Index – Science of Technology – Domineering Teen Lizards brutally exterminate medium-sized dinosaurs

American researchers have found that large-bodied carnivorous dinosaurs, such as young dinosaurs, have replaced competing medium-sized species from the dinosaur communities.

The dinosaur communities were like a mall on a Saturday afternoon: full of teenagers

Said Kat Schroeder, Fellow at the University of New Mexico, lead a study published in the scientific journal Science.

They represented a large proportion of individuals of every kind and had a major influence on the resources available to societies.

Specialist added.

Although fossil remains are limited, it appears that dinosaurs were not distinctly diverse:

Only about 1500 species are known,

While the number of species of mammals and birds living today in the tens of thousands.

In the Mesozoic era, which began 252 million years ago and ended 66 million years ago, the number of large-bodied dinosaurs weighing one ton far exceeded those of less than 60 kg.
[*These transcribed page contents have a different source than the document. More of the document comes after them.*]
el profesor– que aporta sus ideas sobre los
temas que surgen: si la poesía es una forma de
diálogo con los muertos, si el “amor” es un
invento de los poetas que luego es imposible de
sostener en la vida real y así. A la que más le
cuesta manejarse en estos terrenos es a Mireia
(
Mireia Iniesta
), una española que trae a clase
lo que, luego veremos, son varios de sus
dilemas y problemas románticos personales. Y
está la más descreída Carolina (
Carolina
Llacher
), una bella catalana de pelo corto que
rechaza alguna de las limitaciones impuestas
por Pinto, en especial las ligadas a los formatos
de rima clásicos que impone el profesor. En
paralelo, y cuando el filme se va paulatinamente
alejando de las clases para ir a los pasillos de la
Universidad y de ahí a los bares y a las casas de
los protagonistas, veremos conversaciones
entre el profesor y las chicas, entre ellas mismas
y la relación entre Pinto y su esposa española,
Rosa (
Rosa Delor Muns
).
According to some researchers, even the strongest dinosaurs began life as “little cubs”, possibly needing various resources as they grow, and occupying ecosystems where smaller species would otherwise have thrived.
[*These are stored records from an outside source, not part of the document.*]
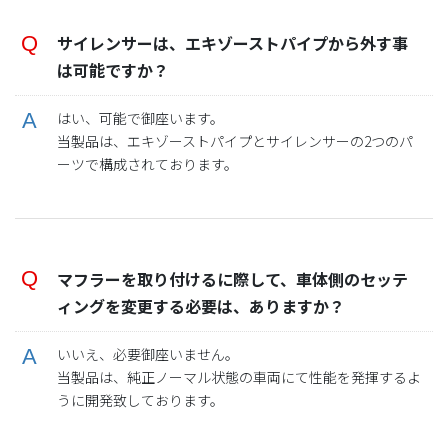
サイレンサーは、エキゾーストパイプから外す事
は可能ですか？
はい、可能で御座います。
当製品は、エキゾーストパイプとサイレンサーの2つのパ
ーツで構成されております。
マフラーを取り付けるに際して、車体側のセッテ
ィングを変更する必要は、ありますか？
いいえ、必要御座いません。
当製品は、純正ノーマル状態の車両にて性能を発揮するよ
うに開発致しております。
To test this theory, Schroeder and his colleagues analyzed data from fossil-rich sites in various parts of the world, including information on more than 550 species of dinosaurs, grouping the species according to their body size and whether they were carnivores or herbivores.

It has been found that in the dinosaur societies inhabited by giants – giant predators such as T. rexes – there are hardly any medium-sized carnivores.

There is a stark gap: miniscule carnivorous dinosaurs weighing between 100 and 1,000 kilograms lived in societies where mythropods were present.

Schroeder explained.

The reason for this gap appears to be the existence of gigantic teens, who start out in their lives as little puppy-sized objects and then become “tough teens” before reaching adulthood.

Experts’ conclusion is supported by the change in dinosaur diversity over time. There were smaller gaps in Jurassic societies, which began 200 million years ago and ended 145 million years ago, while they were actually larger in later Cretaceous societies.

This is because adolescent mythropods in the Jurassic period were roughly the size of adult specimens, and there were more herbivorous sauropods that could be killed. However, tyrannosaurs and applesaurs dominated the entire Cretaceous period, which varied greatly in size as they grew into adulthood.